Hier soir, lors d’une interview diffusée sur une chaîne du mouvement chiite libanais Hezbollah, Bachar al-Assad s’est dit très confiant dans la victoire de ses troupes face aux rebelles et prêt à se présenter à la présidentielle de 2014 « si le peuple le voulait ».
« Si le peuple le veut »
Le président syrien a déclaré jeudi qu’il ne se porterait candidat que sur la seule volonté du peuple : « Mon départ ou mon maintien à mon poste dépend uniquement de la volonté populaire. Toute personne qui réclame mon départ doit d’abord nous dire qui elle représente. Est-ce qu’elle a le mandat du peuple pour formuler une telle demande ? J’ai entendu parler de l’initiative de l’opposition, ils me proposent de quitter la Syrie avec 500 personnes et me donnent vingt jours pour y réfléchir, je me réjouis à cette idée». Une annonce non sans arrogance, sur fond de règlements de compte avec la communauté internationale et Israël.

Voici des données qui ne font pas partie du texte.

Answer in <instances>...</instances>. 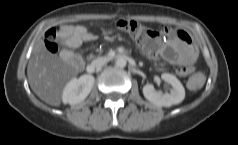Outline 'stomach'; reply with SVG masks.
I'll return each mask as SVG.
<instances>
[{
  "mask_svg": "<svg viewBox=\"0 0 238 145\" xmlns=\"http://www.w3.org/2000/svg\"><path fill=\"white\" fill-rule=\"evenodd\" d=\"M171 34L176 42L182 47L186 52H191L196 47V42L193 36L184 29L182 26L173 27Z\"/></svg>",
  "mask_w": 238,
  "mask_h": 145,
  "instance_id": "0dacf381",
  "label": "stomach"
}]
</instances>
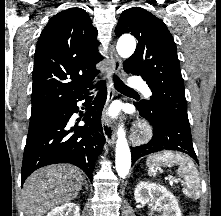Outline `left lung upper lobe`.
<instances>
[{"label": "left lung upper lobe", "mask_w": 221, "mask_h": 216, "mask_svg": "<svg viewBox=\"0 0 221 216\" xmlns=\"http://www.w3.org/2000/svg\"><path fill=\"white\" fill-rule=\"evenodd\" d=\"M115 33L117 36L130 33L138 40L124 70L141 75L152 91L150 100L139 105L189 125L176 44L165 23L145 9L134 7L122 12Z\"/></svg>", "instance_id": "left-lung-upper-lobe-1"}]
</instances>
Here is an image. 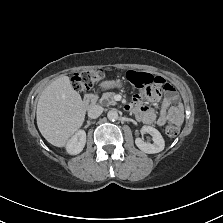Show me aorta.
Listing matches in <instances>:
<instances>
[{"label":"aorta","mask_w":223,"mask_h":223,"mask_svg":"<svg viewBox=\"0 0 223 223\" xmlns=\"http://www.w3.org/2000/svg\"><path fill=\"white\" fill-rule=\"evenodd\" d=\"M107 118L111 121H115L118 118V113L115 110H109L107 113Z\"/></svg>","instance_id":"obj_1"}]
</instances>
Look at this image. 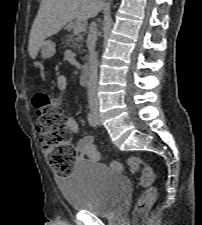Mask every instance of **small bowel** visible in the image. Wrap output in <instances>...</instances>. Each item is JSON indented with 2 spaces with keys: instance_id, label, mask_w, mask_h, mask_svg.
I'll use <instances>...</instances> for the list:
<instances>
[{
  "instance_id": "small-bowel-1",
  "label": "small bowel",
  "mask_w": 202,
  "mask_h": 225,
  "mask_svg": "<svg viewBox=\"0 0 202 225\" xmlns=\"http://www.w3.org/2000/svg\"><path fill=\"white\" fill-rule=\"evenodd\" d=\"M68 85V78L66 75H59L57 78V88L60 92L64 91ZM66 126L71 133H76L79 130L78 121L73 117L66 119ZM78 149L81 158L90 160H98L100 158L99 152L93 144V137L86 136L80 139Z\"/></svg>"
}]
</instances>
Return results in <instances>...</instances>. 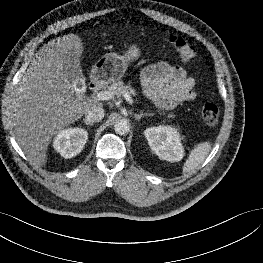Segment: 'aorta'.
Here are the masks:
<instances>
[{
	"instance_id": "762f6f07",
	"label": "aorta",
	"mask_w": 263,
	"mask_h": 263,
	"mask_svg": "<svg viewBox=\"0 0 263 263\" xmlns=\"http://www.w3.org/2000/svg\"><path fill=\"white\" fill-rule=\"evenodd\" d=\"M114 130L119 135H125L130 130L129 122L126 119H119L114 124Z\"/></svg>"
}]
</instances>
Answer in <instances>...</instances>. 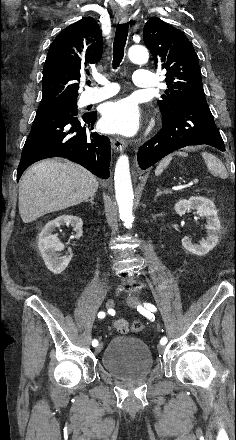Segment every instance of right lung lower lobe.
I'll return each mask as SVG.
<instances>
[{"label":"right lung lower lobe","instance_id":"obj_1","mask_svg":"<svg viewBox=\"0 0 236 440\" xmlns=\"http://www.w3.org/2000/svg\"><path fill=\"white\" fill-rule=\"evenodd\" d=\"M77 110L40 107L23 147L17 180L31 164L51 157L66 158L98 177H109L110 140L93 131L96 113L77 116Z\"/></svg>","mask_w":236,"mask_h":440}]
</instances>
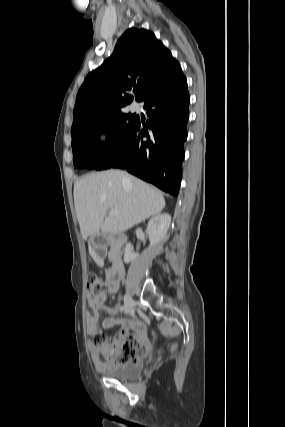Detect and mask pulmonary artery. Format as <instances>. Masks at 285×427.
<instances>
[{
	"mask_svg": "<svg viewBox=\"0 0 285 427\" xmlns=\"http://www.w3.org/2000/svg\"><path fill=\"white\" fill-rule=\"evenodd\" d=\"M130 110H131L132 112H134V111L138 110V105H137L136 103H132V104L130 105Z\"/></svg>",
	"mask_w": 285,
	"mask_h": 427,
	"instance_id": "pulmonary-artery-1",
	"label": "pulmonary artery"
}]
</instances>
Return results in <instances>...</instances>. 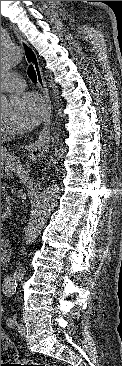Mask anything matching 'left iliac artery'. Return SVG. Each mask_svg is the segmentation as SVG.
<instances>
[{"label":"left iliac artery","mask_w":122,"mask_h":366,"mask_svg":"<svg viewBox=\"0 0 122 366\" xmlns=\"http://www.w3.org/2000/svg\"><path fill=\"white\" fill-rule=\"evenodd\" d=\"M16 324H17V321H16V319L14 317L7 319V326H9V327H15Z\"/></svg>","instance_id":"44dca946"}]
</instances>
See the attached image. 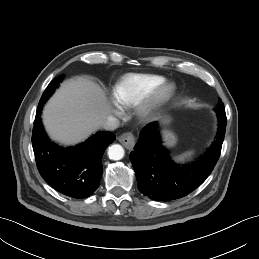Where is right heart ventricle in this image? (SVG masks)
Returning a JSON list of instances; mask_svg holds the SVG:
<instances>
[{"label":"right heart ventricle","mask_w":259,"mask_h":259,"mask_svg":"<svg viewBox=\"0 0 259 259\" xmlns=\"http://www.w3.org/2000/svg\"><path fill=\"white\" fill-rule=\"evenodd\" d=\"M165 81L166 79L159 75L128 74L114 86L112 96L119 107L127 108Z\"/></svg>","instance_id":"right-heart-ventricle-1"}]
</instances>
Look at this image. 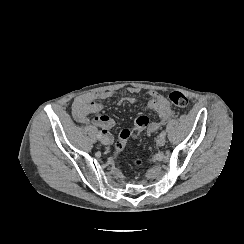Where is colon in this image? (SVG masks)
I'll return each instance as SVG.
<instances>
[{"label":"colon","instance_id":"1","mask_svg":"<svg viewBox=\"0 0 244 244\" xmlns=\"http://www.w3.org/2000/svg\"><path fill=\"white\" fill-rule=\"evenodd\" d=\"M169 101L172 105L184 108L189 104V100L186 95L180 91H173L168 95ZM150 119L146 115H141L137 118L132 128L131 134L136 136L139 135L142 130H144L147 125L149 124ZM130 135V131L127 129H123L120 131L119 135L117 136L115 147H114V155H119L122 153L127 145V141ZM133 163L137 166L141 165L143 161L141 159L133 160Z\"/></svg>","mask_w":244,"mask_h":244}]
</instances>
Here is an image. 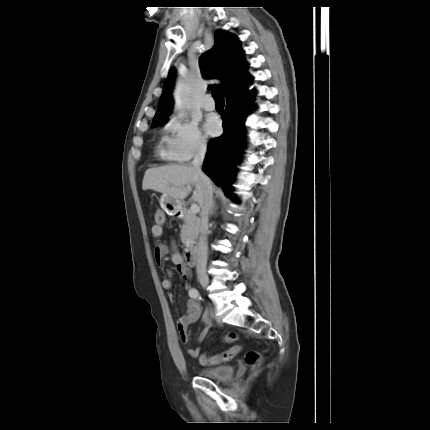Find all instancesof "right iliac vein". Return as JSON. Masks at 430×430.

Les « prérogatives» d’un président
Assad a donné son accord de principe à la Conférence de paix du 5 juin initiée par Washington et Moscou, mais a refusé catégoriquement toute condition, dont celle, bien entendu, de quitter le pouvoir. Il a tenu à rappeler, par un raisonnement pour le moins original, qu’il s’accrochait à son siège et que rien ni aucune puissance occidentale ne l’en ferait partir, « au seul nom de la Constitution », évidemment : « Les prérogatives du président sont fixées par la Constitution et le président ne peut pas abandonner ses prérogatives, la Constitution ne lui appartient pas ».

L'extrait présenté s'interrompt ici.